Bears QB Justin Fields, starting offense have much to prove against Browns

Fields and the starters punted three times in three possessions against the Chiefs, then had first-down mishaps against the Seahawks. They’re looking for a smooth performance Saturday in Cleveland.

SHARE Bears QB Justin Fields, starting offense have much to prove against Browns
Justin Fields played 12 games as a rookie, starting 10.

Justin Fields played 12 games as a rookie, starting 10.

Chris Unger/Getty Images

If everything was already clicking and the Bears were headed toward the start of the regular season with no concerns, it would be prudent to hold their best players out of the preseason finale Saturday.

But with a long way to go before this team establishes that kind of confidence, it needs the work.

Coach Matt Eberflus said he ‘‘absolutely’’ will play his starters against the Browns, with many staying in for the entire first half — including quarterback Justin Fields.

Fields wasn’t alarmingly bad or convincingly good during training-camp practices and the first two preseason games, and the Bears could use a little more certainty with less than three weeks until their season opener.

Eberflus said he’s looking for the offense to give a conclusive effort in terms of ‘‘the style of what we’re looking for, the way we finish plays, the way we run the ball’’ and improvement on third downs.

Fields and the first-team offense went 2-for-7 on third downs against the Chiefs and Seahawks the last two weeks. Against the Seahawks, a breakdown in blocking led Fields to scramble for one yard on third-and-three. A few plays later, he threw to running back Khalil Herbert for a two-yard loss on third-and-two.

‘‘We have to improve there from last game,’’ said Eberflus, who also is eager to see the starting offense run a two-minute drill after working on it extensively in the last month.

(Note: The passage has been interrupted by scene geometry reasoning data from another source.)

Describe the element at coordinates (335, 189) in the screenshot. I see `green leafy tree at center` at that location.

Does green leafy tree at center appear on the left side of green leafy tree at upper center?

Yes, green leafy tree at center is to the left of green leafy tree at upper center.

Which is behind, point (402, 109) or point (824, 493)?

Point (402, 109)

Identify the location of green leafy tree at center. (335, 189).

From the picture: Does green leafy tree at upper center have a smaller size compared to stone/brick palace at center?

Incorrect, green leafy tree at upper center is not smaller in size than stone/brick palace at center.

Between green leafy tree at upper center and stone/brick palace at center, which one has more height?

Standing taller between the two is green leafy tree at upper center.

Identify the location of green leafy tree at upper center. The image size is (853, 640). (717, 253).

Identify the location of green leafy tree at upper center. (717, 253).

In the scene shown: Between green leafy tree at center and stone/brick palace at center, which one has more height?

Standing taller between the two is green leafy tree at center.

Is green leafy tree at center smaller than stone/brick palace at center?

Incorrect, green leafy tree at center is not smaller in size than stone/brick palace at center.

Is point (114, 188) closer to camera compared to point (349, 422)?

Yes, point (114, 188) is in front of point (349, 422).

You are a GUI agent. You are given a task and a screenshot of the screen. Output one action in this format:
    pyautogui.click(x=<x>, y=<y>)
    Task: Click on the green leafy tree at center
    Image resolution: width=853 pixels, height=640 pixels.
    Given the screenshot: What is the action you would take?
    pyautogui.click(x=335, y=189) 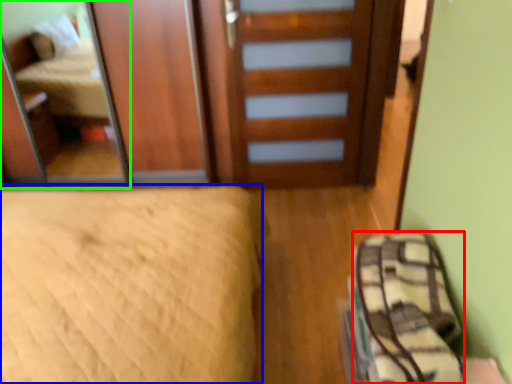 Question: Which is nearer to the material (highlighted by a red box)? bed (highlighted by a blue box) or mirror (highlighted by a green box).

Choices:
 (A) bed
 (B) mirror

Answer: (A)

Fields’ performance will be central to how everyone feels about the offense in its final live-action work before facing the 49ers on Sept. 11. And he’s returning to the site of his disastrous starting debut last season, when the Browns sacked him nine times and held the Bears to their lowest total yardage (47) since 1981.

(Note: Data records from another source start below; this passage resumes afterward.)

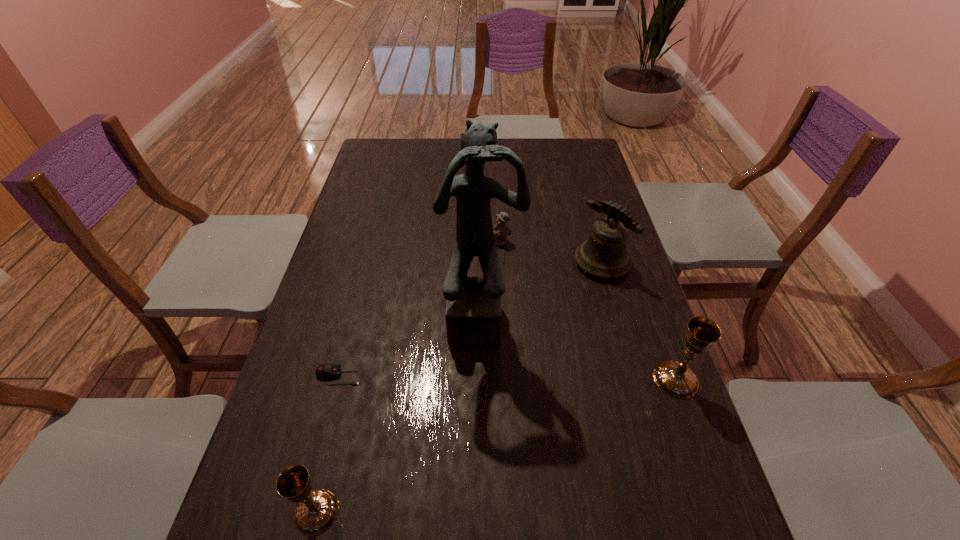 You are a GUI agent. You are given a task and a screenshot of the screen. Output one action in this format:
    pyautogui.click(x=<x>, y=<y>)
    Task: Click on the spot to insert another chalice for uniform distribution
    
    Given the screenshot: What is the action you would take?
    pyautogui.click(x=516, y=438)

The same questions that were asked about him and around him going into camp remain unanswered:

• Can the Bears’ makeshift offensive line give him enough time to get past his first read?

• Can a stripped-down receiver group provide him with viable options beyond Darnell Mooney and tight end Cole Kmet?

• Most of all, can Fields progress from mere flashes of brilliance to drive the offense consistently?

Fields has to rise above whatever deficiencies surround him in the offense and steer it to points. If everything else has to be perfect for him to thrive, as was the case for Mitch Trubisky in 2018, that doesn’t distinguish him from pedestrian quarterbacks.

Fields survived playing in former coach Matt Nagy’s dysfunctional offense — it’s a credit to him that he made it out of that game against the Browns intact and didn’t let it sink him mentally — and is now in a scheme that is customized to his strengths under offensive coordinator Luke Getsy. That should clear the way for him to show what he can do.

‘‘I felt like I had to be a certain type of quarterback [last season] rather than play my game,’’ Fields told the Sun-Times. ‘‘I felt like I was trying to be a little bit robotic, whereas Luke tries to follow some rules, but . . . you have to feel it out. You have to be a player on the field. You can’t really overthink on the field. That’s my biggest mindset change from last year to this year: Just get the job done.’’

That’s what needs to happen Saturday.

The Bears punted on all three of Fields’ possessions against the Chiefs. Then they got a field goal out of his one drive against the Seahawks, leaving points on the table after earning a first-and-10 at the Seahawks’ 21-yard line.

Nearly seven months after the new staff took over at Halas Hall and gave Fields the reset he badly needed, it’s time for him to show some results.